In 1902, British aristocrat Orlando Duke of Oxford (Ralph Riennes) sees his wife Emily mortally wounded right before his eyes. She makes Orlando vow to never let her son see war again as she takes her final breath. We cut to 12 years later where we find the duke’s son Conrad (Harris Dickinson) as he wants nothing more than to go fight. He is forbidden. Djimon Hounsou shows up here as Shola who is a servant and eventually a spy for Duke and his team. Their hope is to end the Great War and save England and the world. While that is the gist of the plot, The King’s Man throws plenty at us. Maybe a bit too much for some. I know I had a hard time maintaining my investment. Rhys Ifans as Rasputin steals many of the scenes he’s in, but a scene where he hopes to heal the duke’s injured leg is a bit much. Even thinking about it makes me queasy. It all builds to an admittedly exciting climax set out near the mountains. I just wish the film had more of that excitement throughout.
I read many criticisms of the film’s inconsistent tone, among other things. That didn’t bother me as much as the general boredom I had with the whole endeavor. Sure, we some thrilling action sequences, but they’re surrounded by a lot of exposition. I recall an early advertisement where Director Mathew Vaughn was speaking of his intentions of the film and making it something of a throwback. He went on to say that the films that inspired this weren’t boring, but just made well. I can give props to him on that. In terms of set design and staging the action sequences he does a fine job. For me it was simply a lack of overall interest. It may make for a decent rental for those curious, but I feel this entry is a small step backwards for this series.
Video: How’s it look?
With an appropriate wider 2.39:1 ratio, that really lets the image showoff the very nice visuals. In fact, the visuals are one of the film’s bigger strengths so looking this nice helps things. I have read great things about the 4K release, but we shouldn’t forget just how great Blu-Ray discs still look. I did see the film theatrically and I can recall that the image presented here at least brings it home accurately. Viewers should feel pleased with the results here should they opt for this release.
Audio: How’s it sound?
The film opens with a war sequence, so right away the DTS HD track brings us into its world. Vocals were fine, but the action scenes are what will be most remembered. I feel more than pleased with the results here. I did have to keep the remote handy to adjust the volume accordingly. Like the transfer, this track handles the film well.
Supplements: What are the extras?
- The King’s Man: The Great Game Begins Documentary
- A Generation Lost – Discover how the filmmakers created a richly textured story that explores the origins of the Kingsman spy organization.
- Oxfords and Rogues – Meet the phenomenal new cast of characters Matthew Vaughn has assembled.
- All the World’s a Stage – Delve into the meticulous world-building of The King’s Man with interviews, on-location footage, artwork, and details of on-set construction and design.
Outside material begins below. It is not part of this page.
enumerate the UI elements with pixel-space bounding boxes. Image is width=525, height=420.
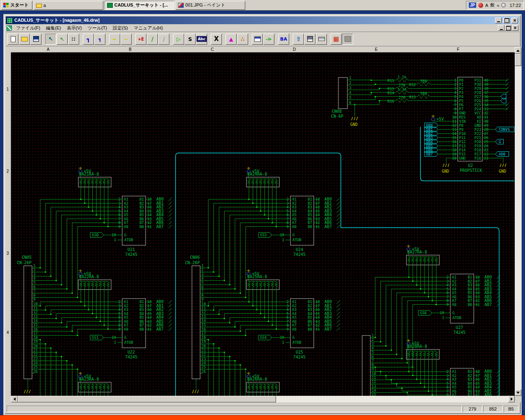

- Instruments of War – Experience the analog spy tech and early 20th century weaponry utilized in The King’s Man and see a breakdown of the precise execution and evolution of the major stunts and combat in the film.
- Fortune Favors the Bold – Join Matthew Vaughn and his team for music scoring and sound design.
- Long Live the Kingsman – Cast and crew reveal their thoughts about their collective journey through the very special experience of making The King’s Man.
- No Man’s Land – Experience the creative process behind the harrowing knife battle sequence in several stages: rehearsals, storyboards, interviews and on-set footage, culminating with the atmospheric VFX.
- Remembrance and Finding Purpose – Learn about amazing organizations such as The Royal British Legion and Help for Heroes, two U.K.-based resources for recovery, well-being and employment for military veterans. Also hear why Matthew Vaughn strongly supports their mission.
The Bottom Line
Probably the most “Just OK” film I can recall in recent memory. I would’ve preferred the filmmakers take the story forward, but maybe (hopefully?) they get that chance. With the film’s only decent box office results, we will just have to wait and see. I was mostly indifferent towards this, but a rental should suffice.